As far as excitement and adventure goes, driving a car leaves something to be desired: it's air conditioned, you sit in a comfy chair, you can drive in your shirt even in a blizzard. There's a radio, cupholders, GPS, etc. In terms of explorers, it's hardly 'Scott of the Antarctic' - heck, it's not even Michael Palin (for those unschooled in British pop culture references, that's he of Monty Python and BBC travel documentary fame). Okay, driving a car today might (at its best) equate to a Rick Steves travel show: pretty, comfortable, safe. But not exactly thrilling. The motorist's motto is something akin to "Hope the seat warmer is working" or "Glad I've got my coffee". Not exactly stirring stuff.

Even today's car ads have a sort of desperation about them - they're all about danger, thrills and driving fast somewhere exotic, but when the ad gets to the interior, it always just looks kinda weak. And the outside... well, they all look the same - and they're almost always offered in shades of grey. And you know that when you actually drive it, it's not going to be an experience of driving like a bat out of hell at Monte Carlo - it's going to be pottering along at 5mph in bumper-to-bumper traffic while cyclists and bikers pass you by. The fact is, the modern car experience is slow, frustrating and BORING!

Meanwhile, those of us on bicycles and motorbikes have a different and much more rugged experience: you're out in the elements, you're on a saddle (how adventurous is that!), no radio, no cupholder (other than a cage with a bottle of near freezing water), no GPS, you must balance and wrestle the bike through rain, wind, snow. Your motto, like that of the Post Office is "Victory or Death" (well, not really, but sometimes it feels that way). If you cycle more than half a mile you get more adventure than a motorist gets in a week.

So what happened to make cars go all wimpy and boring? And when did it happen? I don't think there was a key moment when the car lost its cachet. I think it happened gradually, but it started in the 1960s. At first, it was just environmentalists that dared to say it. Here's a modern example of those early criticisms:
"America is filled with uncool fools who... still think its oh so cool to glamorize and subsidize man-made machines depleting the world of fossil fuel while spewing carbon monoxide emissions in all directions and building a deadly greenhouse designed to perfection for the ultimate destruction of all humankind."
But then, more and more people started to voice 'that which could not be said' - car ownership is not just 'uncool' - it's stupid and passé:
"Owning a car is thought to be very stupid by Generation Y and they are moving from car ownership to renting... Today it’s not cool to own a car"

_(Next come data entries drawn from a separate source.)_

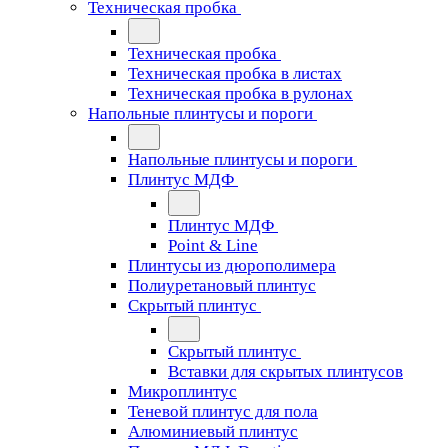
Техническая пробка
Техническая пробка
Техническая пробка в листах
Техническая пробка в рулонах
Напольные плинтусы и пороги
Напольные плинтусы и пороги
Плинтус МДФ
Плинтус МДФ
Point & Line
Плинтусы из дюрополимера
Полиуретановый плинтус
Скрытый плинтус
Скрытый плинтус
Вставки для скрытых плинтусов
Микроплинтус
Теневой плинтус для пола
Алюминиевый плинтус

"The car, to them, is a passé form of prestige, of assuming, through the BMW or Mercedes label, a dignity beyond what the owner knows she’s worth."
Now auto makers have taken the final step - the ultimate in 'uncool' - trying to be cool:
"...nothing worries automakers more than the mounting evidence that cars are no longer cool... Surveys suggest that “millennials” regard the car as a tired, twentieth-century mechanical device that’s out of place in a twenty-first-century electronic world, where it creates nothing more than congestion and pollution."
So the auto makers are choosing to go with hi tech gadgetry to make cars appear cool to the new generation of potential motorists. But I think they're going down the wrong path. The 21st Century will, I think, be a time when simplification will be key. People will begin to want their transportation to be cheaper, simpler, more connected to the environment and less hassle. But hey, what do I know? As always, time will tell.